▸ Exercise data:
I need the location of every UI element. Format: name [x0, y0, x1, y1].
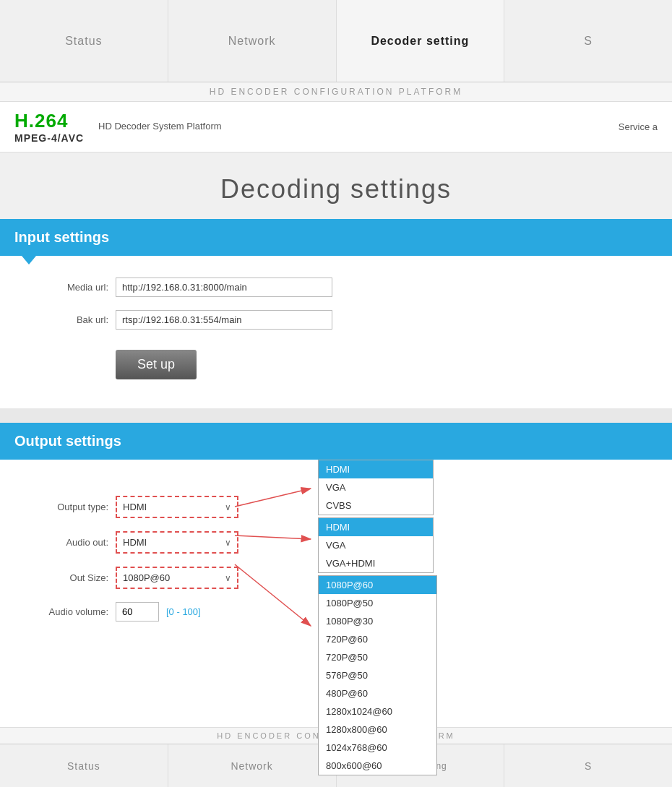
output-settings-header: Output settings — [0, 423, 672, 460]
audio-out-select[interactable]: HDMI VGA VGA+HDMI — [117, 533, 237, 552]
media-url-row: Media url: — [29, 278, 643, 297]
dropdown-item-vga-1[interactable]: VGA — [319, 478, 433, 496]
brand-h264: H.264 — [14, 110, 84, 132]
bottom-nav-extra[interactable]: S — [504, 744, 672, 787]
page-title: Decoding settings — [0, 174, 672, 205]
brand-bar: H.264 MPEG-4/AVC HD Decoder System Platf… — [0, 102, 672, 152]
dropdown-item-vga-2[interactable]: VGA — [319, 536, 433, 554]
dropdown-item-1280x800[interactable]: 1280x800@60 — [319, 721, 436, 739]
input-settings-form: Media url: Bak url: Set up — [0, 256, 672, 408]
dropdown-item-1280x1024[interactable]: 1280x1024@60 — [319, 702, 436, 721]
dropdown-item-cvbs[interactable]: CVBS — [319, 496, 433, 515]
dropdown-item-1024x768[interactable]: 1024x768@60 — [319, 739, 436, 757]
media-url-label: Media url: — [29, 282, 108, 293]
audio-out-select-wrapper[interactable]: HDMI VGA VGA+HDMI ∨ — [116, 531, 238, 554]
bak-url-row: Bak url: — [29, 310, 643, 330]
dropdown-item-480p60[interactable]: 480P@60 — [319, 684, 436, 702]
output-type-select-wrapper[interactable]: HDMI VGA CVBS ∨ — [116, 496, 238, 518]
dropdown-item-1080p50[interactable]: 1080P@50 — [319, 594, 436, 612]
out-size-select-wrapper[interactable]: 1080P@60 1080P@50 1080P@30 720P@60 720P@… — [116, 567, 238, 589]
page-title-section: Decoding settings — [0, 152, 672, 219]
output-type-label: Output type: — [29, 502, 108, 512]
bottom-nav-status[interactable]: Status — [0, 744, 168, 787]
bottom-nav-network[interactable]: Network — [168, 744, 337, 787]
audio-volume-input[interactable] — [116, 602, 159, 622]
bak-url-label: Bak url: — [29, 314, 108, 325]
output-type-select[interactable]: HDMI VGA CVBS — [117, 497, 237, 517]
dropdown-item-hdmi-1[interactable]: HDMI — [319, 460, 433, 478]
output-type-dropdown[interactable]: HDMI VGA CVBS — [318, 460, 434, 515]
nav-network[interactable]: Network — [168, 0, 337, 82]
out-size-label: Out Size: — [29, 572, 108, 583]
brand-mpeg: MPEG-4/AVC — [14, 132, 84, 144]
audio-out-label: Audio out: — [29, 537, 108, 548]
brand-system-text: HD Decoder System Platform — [98, 120, 222, 133]
nav-decoder-setting[interactable]: Decoder setting — [337, 0, 505, 82]
dropdown-item-hdmi-2[interactable]: HDMI — [319, 518, 433, 536]
media-url-input[interactable] — [116, 278, 332, 297]
audio-out-dropdown[interactable]: HDMI VGA VGA+HDMI — [318, 517, 434, 573]
dropdown-item-vga-hdmi[interactable]: VGA+HDMI — [319, 554, 433, 572]
brand-logo: H.264 MPEG-4/AVC — [14, 110, 84, 144]
sub-header: HD ENCODER CONFIGURATION PLATFORM — [0, 82, 672, 102]
out-size-select[interactable]: 1080P@60 1080P@50 1080P@30 720P@60 720P@… — [117, 568, 237, 588]
top-navigation: Status Network Decoder setting S — [0, 0, 672, 82]
nav-extra[interactable]: S — [504, 0, 672, 82]
dropdown-item-1080p30[interactable]: 1080P@30 — [319, 612, 436, 630]
dropdown-item-800x600[interactable]: 800x600@60 — [319, 757, 436, 775]
nav-status[interactable]: Status — [0, 0, 168, 82]
dropdown-item-720p60[interactable]: 720P@60 — [319, 630, 436, 648]
dropdown-item-1080p60[interactable]: 1080P@60 — [319, 576, 436, 594]
input-settings-header: Input settings — [0, 219, 672, 256]
bak-url-input[interactable] — [116, 310, 332, 330]
audio-volume-range: [0 - 100] — [166, 606, 201, 617]
setup-button[interactable]: Set up — [116, 350, 197, 379]
out-size-dropdown[interactable]: 1080P@60 1080P@50 1080P@30 720P@60 720P@… — [318, 575, 437, 775]
dropdown-item-576p50[interactable]: 576P@50 — [319, 666, 436, 684]
brand-service: Service a — [619, 121, 658, 132]
dropdown-item-720p50[interactable]: 720P@50 — [319, 648, 436, 666]
audio-volume-label: Audio volume: — [29, 606, 108, 617]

▸ Task: The answer must consist of the entries above, reproduced word for word, without any pictures.

▸ Your response:
I need the location of every UI element. Format: name [x0, y0, x1, y1].
output-settings-header: Output settings — [0, 423, 672, 460]
audio-out-select[interactable]: HDMI VGA VGA+HDMI — [117, 533, 237, 552]
media-url-row: Media url: — [29, 278, 643, 297]
dropdown-item-vga-1[interactable]: VGA — [319, 478, 433, 496]
brand-h264: H.264 — [14, 110, 84, 132]
bottom-nav-extra[interactable]: S — [504, 744, 672, 787]
page-title: Decoding settings — [0, 174, 672, 205]
brand-bar: H.264 MPEG-4/AVC HD Decoder System Platf… — [0, 102, 672, 152]
dropdown-item-vga-2[interactable]: VGA — [319, 536, 433, 554]
dropdown-item-1280x800[interactable]: 1280x800@60 — [319, 721, 436, 739]
input-settings-form: Media url: Bak url: Set up — [0, 256, 672, 408]
dropdown-item-1280x1024[interactable]: 1280x1024@60 — [319, 702, 436, 721]
dropdown-item-cvbs[interactable]: CVBS — [319, 496, 433, 515]
dropdown-item-1024x768[interactable]: 1024x768@60 — [319, 739, 436, 757]
media-url-label: Media url: — [29, 282, 108, 293]
audio-out-select-wrapper[interactable]: HDMI VGA VGA+HDMI ∨ — [116, 531, 238, 554]
bak-url-row: Bak url: — [29, 310, 643, 330]
dropdown-item-480p60[interactable]: 480P@60 — [319, 684, 436, 702]
output-type-select-wrapper[interactable]: HDMI VGA CVBS ∨ — [116, 496, 238, 518]
dropdown-item-1080p50[interactable]: 1080P@50 — [319, 594, 436, 612]
out-size-select-wrapper[interactable]: 1080P@60 1080P@50 1080P@30 720P@60 720P@… — [116, 567, 238, 589]
page-title-section: Decoding settings — [0, 152, 672, 219]
output-type-label: Output type: — [29, 502, 108, 512]
bottom-nav-status[interactable]: Status — [0, 744, 168, 787]
bottom-nav-network[interactable]: Network — [168, 744, 337, 787]
audio-volume-input[interactable] — [116, 602, 159, 622]
bak-url-label: Bak url: — [29, 314, 108, 325]
output-type-select[interactable]: HDMI VGA CVBS — [117, 497, 237, 517]
dropdown-item-hdmi-1[interactable]: HDMI — [319, 460, 433, 478]
output-type-dropdown[interactable]: HDMI VGA CVBS — [318, 460, 434, 515]
nav-network[interactable]: Network — [168, 0, 337, 82]
out-size-label: Out Size: — [29, 572, 108, 583]
brand-mpeg: MPEG-4/AVC — [14, 132, 84, 144]
audio-out-label: Audio out: — [29, 537, 108, 548]
brand-system-text: HD Decoder System Platform — [98, 120, 222, 133]
nav-decoder-setting[interactable]: Decoder setting — [337, 0, 505, 82]
dropdown-item-hdmi-2[interactable]: HDMI — [319, 518, 433, 536]
media-url-input[interactable] — [116, 278, 332, 297]
audio-out-dropdown[interactable]: HDMI VGA VGA+HDMI — [318, 517, 434, 573]
dropdown-item-vga-hdmi[interactable]: VGA+HDMI — [319, 554, 433, 572]
brand-logo: H.264 MPEG-4/AVC — [14, 110, 84, 144]
sub-header: HD ENCODER CONFIGURATION PLATFORM — [0, 82, 672, 102]
out-size-select[interactable]: 1080P@60 1080P@50 1080P@30 720P@60 720P@… — [117, 568, 237, 588]
top-navigation: Status Network Decoder setting S — [0, 0, 672, 82]
nav-extra[interactable]: S — [504, 0, 672, 82]
dropdown-item-1080p30[interactable]: 1080P@30 — [319, 612, 436, 630]
dropdown-item-800x600[interactable]: 800x600@60 — [319, 757, 436, 775]
nav-status[interactable]: Status — [0, 0, 168, 82]
dropdown-item-720p60[interactable]: 720P@60 — [319, 630, 436, 648]
dropdown-item-1080p60[interactable]: 1080P@60 — [319, 576, 436, 594]
input-settings-header: Input settings — [0, 219, 672, 256]
bak-url-input[interactable] — [116, 310, 332, 330]
audio-volume-range: [0 - 100] — [166, 606, 201, 617]
setup-button[interactable]: Set up — [116, 350, 197, 379]
out-size-dropdown[interactable]: 1080P@60 1080P@50 1080P@30 720P@60 720P@… — [318, 575, 437, 775]
dropdown-item-576p50[interactable]: 576P@50 — [319, 666, 436, 684]
brand-service: Service a — [619, 121, 658, 132]
dropdown-item-720p50[interactable]: 720P@50 — [319, 648, 436, 666]
audio-volume-label: Audio volume: — [29, 606, 108, 617]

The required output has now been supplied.